Miro los mensajes antiguos mientras espero. Mis compañeras hacen lo mismo.
Los papeles no tardan en amarillear por los bordes y deshacerse: el objetivo es que las palabras se consuman y se olviden. En su último mensaje, Bram me explica que trabaja duro en las tierras de labranza y es un alumno ejemplar, siempre puntual, y yo me río porque sé que ha exagerado, al menos en lo segundo. Sus palabras también me llenan los ojos de lágrimas: dice que ha visto la microficha de mi abuelo, la que iba en la caja dorada de su banquete final.
El historiador lee un resumen de la vida de nuestro abuelo y, al final de todo, hay una lista de sus recuerdos preferidos —escribe Bram—. Tenía uno de cada uno de nosotros. Su recuerdo preferido de mí era cuando dije mi primera palabra y fue «más». Su recuerdo preferido de ti era lo que él llamaba «el día del jardín rojo».
No estuve muy atenta cuando vimos la microficha el día del banquete: estaba demasiado absorta en el presente de mi abuelo para prestar la debida atención a su pasado. Siempre tuve intención de volver a ver la ficha, pero no lo hice, y ahora me arrepiento. Aun más que eso, me gustaría acordarme del día del jardín rojo. Recuerdo muchos días en un jardín, sentados los dos en un banco, conversando entre capullos rojos en primavera, neorrosas rojas en verano y hojas rojas en otoño. A eso debía de referirse. Puede que Bram lo entendiera mal: mi abuelo recordaba «los días del jardín rojo», en plural. Los días de primavera, verano y otoño que estuvimos sentados conversando.
El mensaje de mis padres parece rebosar alegría: acababan de informarles de que este próximo campo de trabajo iba a ser el último para mí.
Comprendo perfectamente su júbilo. Tenían suficiente fe en el amor para darme la oportunidad de encontrar a Ky, pero no lamentan verla concluir. Los admiro por dejarme intentarlo. Es más de lo que harían la mayoría de los padres.
Voy pasando los papeles mientras pienso en las cartas de una baraja, en Ky. ¿Y si pudiera llegar hasta él con este traslado, quedarme escondida en la aeronave y dejarme caer del cielo como una piedra en las provincias exteriores?
Si lo consiguiera, ¿qué pensaría él si me viera después de tanto tiempo? ¿Me reconocería siquiera? Sé que he cambiado. No son solo mis manos. Pese a las raciones completas de comida, he adelgazado de tanto trabajar. Tengo ojeras porque me cuesta dormir, aunque aquí la Sociedad no controle los sueños de nadie. Me preocupa su falta de interés en nosotras, pero me gusta la nueva sensación de libertad que me procura dormir sin identificadores. Me quedo despierta en la cama, pensando en palabras viejas y nuevas y en un beso robado a la Sociedad cuando no vigilaba. Pero trato de dormirme, con todas mis fuerzas, porque es en sueños como mejor veo a Ky.

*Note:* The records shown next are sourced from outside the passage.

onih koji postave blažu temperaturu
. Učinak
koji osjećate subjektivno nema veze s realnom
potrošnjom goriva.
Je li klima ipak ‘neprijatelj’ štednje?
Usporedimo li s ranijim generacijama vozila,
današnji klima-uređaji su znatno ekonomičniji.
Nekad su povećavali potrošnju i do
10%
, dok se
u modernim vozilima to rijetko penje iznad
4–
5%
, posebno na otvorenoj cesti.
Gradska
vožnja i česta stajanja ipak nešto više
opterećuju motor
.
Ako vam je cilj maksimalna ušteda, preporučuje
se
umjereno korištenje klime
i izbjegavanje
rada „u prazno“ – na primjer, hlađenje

Solo podemos ver a otras personas cuando la Sociedad lo permite. En vivo, en el terminal, en una microficha. Antiguamente, los ciudadanos podían llevar consigo fotografías de sus seres queridos. Si las personas habían muerto o se habían ido, al menos recordaban cómo eran. Pero eso no se permite desde hace años. Y ahora la Sociedad incluso ha abolido la tradición de darnos una fotografía de nuestra pareja después de nuestra primera cita cara a cara. Lo sé por uno de los mensajes que no he guardado: una notificación enviada por el Ministerio de Emparejamientos a todos los ciudadanos que habíamos decidido tener pareja. Un párrafo decía: «Los procedimientos que regulan los emparejamientos se están modificando para alcanzar la máxima eficacia y optimizar los resultados».

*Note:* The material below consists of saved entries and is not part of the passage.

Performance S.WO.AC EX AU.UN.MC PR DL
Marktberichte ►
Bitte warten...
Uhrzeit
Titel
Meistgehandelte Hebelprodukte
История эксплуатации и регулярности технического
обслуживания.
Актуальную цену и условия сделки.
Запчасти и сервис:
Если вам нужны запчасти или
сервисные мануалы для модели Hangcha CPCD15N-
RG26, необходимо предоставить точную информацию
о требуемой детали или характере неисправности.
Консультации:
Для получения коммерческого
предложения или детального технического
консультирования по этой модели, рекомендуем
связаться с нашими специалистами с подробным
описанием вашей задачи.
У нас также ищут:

¿Se habrán cometido otros errores?
Vuelvo a cerrar los ojos y pienso en que ojalá pudiera ver el rostro de Ky delante de mí. Pero, desde hace un tiempo, parece que todas las imágenes que recuerdo estén incompletas, desdibujadas. Me pregunto dónde estará ahora, qué hará, si habrá conseguido conservar el retal de seda verde que le regalé antes de su partida.